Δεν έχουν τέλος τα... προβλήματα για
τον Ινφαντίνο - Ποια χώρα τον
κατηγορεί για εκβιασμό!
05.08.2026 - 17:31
***
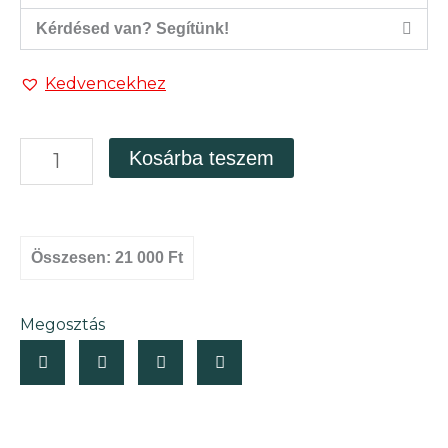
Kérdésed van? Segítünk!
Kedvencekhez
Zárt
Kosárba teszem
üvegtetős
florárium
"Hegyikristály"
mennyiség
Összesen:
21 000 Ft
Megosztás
***
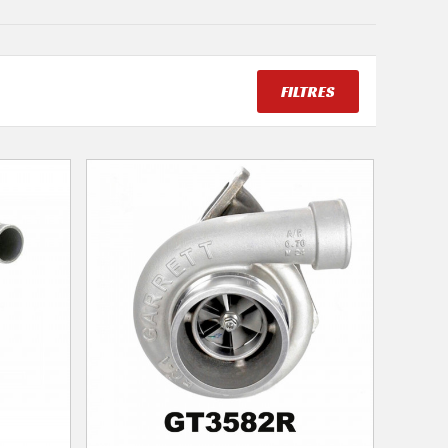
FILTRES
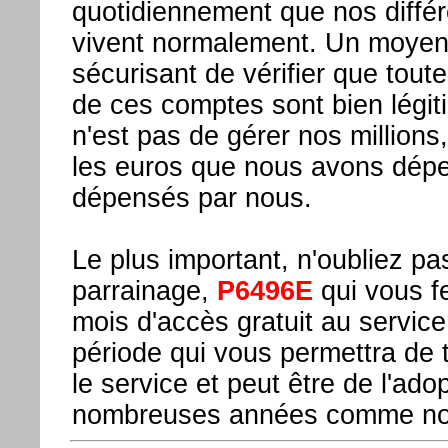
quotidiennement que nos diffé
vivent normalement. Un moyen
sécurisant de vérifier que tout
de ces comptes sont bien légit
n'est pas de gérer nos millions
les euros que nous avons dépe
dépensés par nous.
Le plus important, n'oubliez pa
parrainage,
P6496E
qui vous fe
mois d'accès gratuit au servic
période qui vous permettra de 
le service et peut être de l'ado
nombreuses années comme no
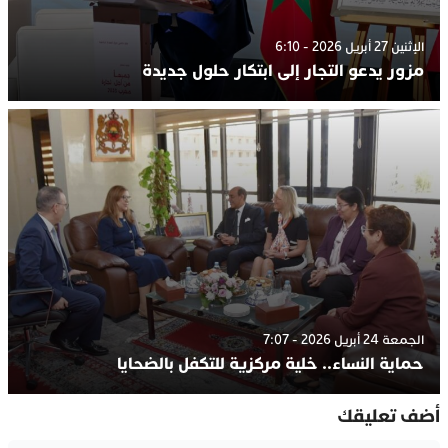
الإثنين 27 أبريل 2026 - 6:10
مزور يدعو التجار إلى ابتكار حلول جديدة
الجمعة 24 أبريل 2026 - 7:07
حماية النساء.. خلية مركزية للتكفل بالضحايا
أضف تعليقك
***
• _Problem statement_:
In the records above, find the line with "Δεν έχουν τέλος τα... προβλήματα για"; write out exactly that line and each one after it, stopping after the line with "05.08.2026 - 17:31".

• _Your solution_:
Δεν έχουν τέλος τα... προβλήματα για
τον Ινφαντίνο - Ποια χώρα τον
κατηγορεί για εκβιασμό!
05.08.2026 - 17:31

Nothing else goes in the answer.